The dam will flood back up the gorge to between 5km and 10km beneath the falls, into a part of the river where white water operators from Zimbabwe and Zambia run their one, two and five day ‘white water’ trips. This form of adventure tourism is estimated to bring US$3.5 million into the local economy each year.

‘The economic loss of this industry isn’t just in the immediate value of white water rafting, but also the ‘multiplier’ benefits,’ explains Leiman. ‘The risk is that the many international visitors drawn by the adventure tourism reputation of the area would either not come at all, or stay for much shorter periods.’

The dam would also impact fishing, since the depth of the dam will mean the water in the gorge will become cold and deoxygenated.

However, the best known threat is to the Taita falcon, which nests in the area.

The EPRU’s Prof Anthony Leiman and Dr Jane Turpie are conducting an economic assessment of the dam’s impacts on the regional economy as part of a team investigating the project’s sensitivity to future climate change.

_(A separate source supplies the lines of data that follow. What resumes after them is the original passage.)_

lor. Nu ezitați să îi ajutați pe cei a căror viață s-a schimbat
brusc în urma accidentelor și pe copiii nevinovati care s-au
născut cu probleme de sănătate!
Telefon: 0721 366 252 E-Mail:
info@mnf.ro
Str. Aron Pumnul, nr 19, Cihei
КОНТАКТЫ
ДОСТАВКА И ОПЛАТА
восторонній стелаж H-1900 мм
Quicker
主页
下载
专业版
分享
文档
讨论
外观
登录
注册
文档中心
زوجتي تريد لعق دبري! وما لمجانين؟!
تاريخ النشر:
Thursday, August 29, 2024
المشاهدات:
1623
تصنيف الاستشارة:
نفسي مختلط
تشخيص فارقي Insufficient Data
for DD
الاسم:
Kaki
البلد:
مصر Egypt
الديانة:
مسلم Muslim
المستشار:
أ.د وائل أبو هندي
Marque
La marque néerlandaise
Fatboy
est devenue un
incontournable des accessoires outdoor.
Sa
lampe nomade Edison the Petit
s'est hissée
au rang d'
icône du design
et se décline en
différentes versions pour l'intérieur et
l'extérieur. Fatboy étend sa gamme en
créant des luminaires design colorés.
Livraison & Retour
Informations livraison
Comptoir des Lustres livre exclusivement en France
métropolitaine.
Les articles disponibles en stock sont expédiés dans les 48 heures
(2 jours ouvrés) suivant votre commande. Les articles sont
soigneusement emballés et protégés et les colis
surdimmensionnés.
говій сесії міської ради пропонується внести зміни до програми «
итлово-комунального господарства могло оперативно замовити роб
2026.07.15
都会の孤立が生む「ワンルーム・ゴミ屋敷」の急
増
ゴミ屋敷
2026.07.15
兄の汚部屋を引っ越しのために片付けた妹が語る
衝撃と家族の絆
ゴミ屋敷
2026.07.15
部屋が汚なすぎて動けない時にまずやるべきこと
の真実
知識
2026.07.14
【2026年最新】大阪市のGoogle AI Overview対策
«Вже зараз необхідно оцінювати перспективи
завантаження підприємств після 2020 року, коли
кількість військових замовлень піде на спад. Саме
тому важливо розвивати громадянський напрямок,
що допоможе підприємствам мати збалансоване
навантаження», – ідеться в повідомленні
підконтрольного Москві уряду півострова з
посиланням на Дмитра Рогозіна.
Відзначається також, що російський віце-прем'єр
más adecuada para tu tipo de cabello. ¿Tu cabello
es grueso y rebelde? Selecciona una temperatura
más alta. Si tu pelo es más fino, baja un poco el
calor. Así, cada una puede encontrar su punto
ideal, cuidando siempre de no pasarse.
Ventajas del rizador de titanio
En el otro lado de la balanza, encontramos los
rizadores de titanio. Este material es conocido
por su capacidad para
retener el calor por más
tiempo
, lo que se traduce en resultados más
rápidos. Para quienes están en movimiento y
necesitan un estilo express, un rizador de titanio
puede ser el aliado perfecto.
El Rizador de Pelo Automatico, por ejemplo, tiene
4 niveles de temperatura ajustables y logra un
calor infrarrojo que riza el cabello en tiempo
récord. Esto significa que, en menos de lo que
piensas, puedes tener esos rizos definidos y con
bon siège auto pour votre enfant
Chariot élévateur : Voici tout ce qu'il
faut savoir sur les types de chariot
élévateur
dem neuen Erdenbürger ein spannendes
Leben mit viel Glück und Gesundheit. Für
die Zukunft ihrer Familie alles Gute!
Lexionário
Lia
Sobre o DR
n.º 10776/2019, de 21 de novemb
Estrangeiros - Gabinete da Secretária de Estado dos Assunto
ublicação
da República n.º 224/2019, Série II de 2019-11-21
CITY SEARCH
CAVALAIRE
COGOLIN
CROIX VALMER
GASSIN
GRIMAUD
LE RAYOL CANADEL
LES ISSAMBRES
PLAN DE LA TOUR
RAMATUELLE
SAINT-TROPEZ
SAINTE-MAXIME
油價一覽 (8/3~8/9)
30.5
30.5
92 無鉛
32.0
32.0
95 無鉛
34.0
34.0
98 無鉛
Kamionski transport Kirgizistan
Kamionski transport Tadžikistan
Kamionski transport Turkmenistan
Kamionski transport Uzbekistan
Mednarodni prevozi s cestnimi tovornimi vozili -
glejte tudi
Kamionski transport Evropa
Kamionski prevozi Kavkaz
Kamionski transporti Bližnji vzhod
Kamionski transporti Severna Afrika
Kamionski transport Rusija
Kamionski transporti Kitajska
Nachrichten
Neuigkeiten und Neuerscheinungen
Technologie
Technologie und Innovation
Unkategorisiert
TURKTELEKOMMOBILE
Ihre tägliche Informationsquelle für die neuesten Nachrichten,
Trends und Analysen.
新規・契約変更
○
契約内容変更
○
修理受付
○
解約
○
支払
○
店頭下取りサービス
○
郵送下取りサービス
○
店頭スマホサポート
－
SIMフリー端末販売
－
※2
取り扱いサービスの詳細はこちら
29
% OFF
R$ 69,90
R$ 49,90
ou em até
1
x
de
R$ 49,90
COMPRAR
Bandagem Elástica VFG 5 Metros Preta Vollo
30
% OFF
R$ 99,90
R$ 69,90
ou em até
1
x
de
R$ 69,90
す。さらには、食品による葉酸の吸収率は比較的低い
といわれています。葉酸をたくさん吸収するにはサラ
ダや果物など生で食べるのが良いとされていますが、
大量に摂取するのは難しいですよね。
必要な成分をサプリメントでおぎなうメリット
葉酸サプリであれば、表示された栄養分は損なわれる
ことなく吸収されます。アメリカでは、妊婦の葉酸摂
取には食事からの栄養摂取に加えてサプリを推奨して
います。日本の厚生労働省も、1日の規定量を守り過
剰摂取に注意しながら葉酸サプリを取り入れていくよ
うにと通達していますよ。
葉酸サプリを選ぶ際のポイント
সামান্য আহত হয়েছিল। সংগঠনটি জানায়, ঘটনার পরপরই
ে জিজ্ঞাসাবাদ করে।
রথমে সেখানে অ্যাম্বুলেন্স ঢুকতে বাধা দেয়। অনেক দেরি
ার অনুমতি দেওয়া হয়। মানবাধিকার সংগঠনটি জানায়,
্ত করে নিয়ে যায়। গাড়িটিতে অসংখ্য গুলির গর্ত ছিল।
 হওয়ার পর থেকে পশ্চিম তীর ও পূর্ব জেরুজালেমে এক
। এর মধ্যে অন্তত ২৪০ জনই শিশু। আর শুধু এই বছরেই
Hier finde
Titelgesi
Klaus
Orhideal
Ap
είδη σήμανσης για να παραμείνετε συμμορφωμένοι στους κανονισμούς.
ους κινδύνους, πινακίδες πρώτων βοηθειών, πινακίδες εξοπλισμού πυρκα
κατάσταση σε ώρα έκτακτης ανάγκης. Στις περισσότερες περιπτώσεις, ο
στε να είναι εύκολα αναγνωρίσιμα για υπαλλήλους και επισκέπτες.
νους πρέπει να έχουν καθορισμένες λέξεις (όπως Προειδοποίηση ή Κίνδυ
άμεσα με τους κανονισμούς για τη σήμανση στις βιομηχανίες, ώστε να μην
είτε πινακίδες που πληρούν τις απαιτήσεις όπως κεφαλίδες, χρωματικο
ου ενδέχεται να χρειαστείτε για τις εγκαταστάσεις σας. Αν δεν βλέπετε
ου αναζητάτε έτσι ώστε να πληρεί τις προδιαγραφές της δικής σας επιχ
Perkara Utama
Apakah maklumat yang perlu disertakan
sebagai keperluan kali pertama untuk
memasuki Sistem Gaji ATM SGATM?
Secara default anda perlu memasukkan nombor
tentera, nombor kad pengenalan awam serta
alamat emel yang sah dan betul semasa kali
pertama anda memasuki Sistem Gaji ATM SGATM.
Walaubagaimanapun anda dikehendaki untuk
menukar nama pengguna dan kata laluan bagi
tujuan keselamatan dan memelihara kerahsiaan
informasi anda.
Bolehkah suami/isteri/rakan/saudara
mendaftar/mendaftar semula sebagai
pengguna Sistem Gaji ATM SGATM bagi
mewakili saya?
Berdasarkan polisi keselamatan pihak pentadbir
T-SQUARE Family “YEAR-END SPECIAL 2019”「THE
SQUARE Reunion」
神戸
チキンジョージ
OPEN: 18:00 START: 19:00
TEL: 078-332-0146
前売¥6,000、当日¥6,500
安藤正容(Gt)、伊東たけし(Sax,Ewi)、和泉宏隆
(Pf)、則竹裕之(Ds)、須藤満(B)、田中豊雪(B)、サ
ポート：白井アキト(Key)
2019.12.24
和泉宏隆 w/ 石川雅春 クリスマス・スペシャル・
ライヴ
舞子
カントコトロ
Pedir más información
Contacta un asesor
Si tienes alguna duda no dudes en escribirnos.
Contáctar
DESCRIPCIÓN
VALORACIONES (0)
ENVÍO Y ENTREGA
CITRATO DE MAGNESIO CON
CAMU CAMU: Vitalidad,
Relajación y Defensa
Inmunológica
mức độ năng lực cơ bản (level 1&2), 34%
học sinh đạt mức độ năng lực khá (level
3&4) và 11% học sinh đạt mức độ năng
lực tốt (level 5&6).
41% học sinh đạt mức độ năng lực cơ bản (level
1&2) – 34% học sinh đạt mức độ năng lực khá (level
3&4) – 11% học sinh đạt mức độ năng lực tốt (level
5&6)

The hydroelectric scheme is intended to help address Zimbabwe’s power shortages, and at the same time cut carbon dioxide emissions from fossil fuel-generated electricity.

Leiman explains that the economic study is intended to support computer modelling of the dam’s sensitivity to climate change’s effects on the upper Zambezi catchment.

‘The hydroelectric plant will be designed to run at full capacity when the river is a peak flow, when all four turbines are operating,’ says Leiman. ‘During low water periods as many as three of those would shut down. If the whole region should become drier the viability of the project might be seriously compromised.’

The Zambezi River Authority - a joint body representing all states on the Zambezi River - has also commissioned a new environmental impact assessment, since an earlier one was completed in 1993 and is now outdated. A new engineering assessment, and a climate impact assessment are also to being done at this time.

The EPRU’s economic assessment forms a part of the climate impact assessment study.

All three studies are due to be completed by mid-2015.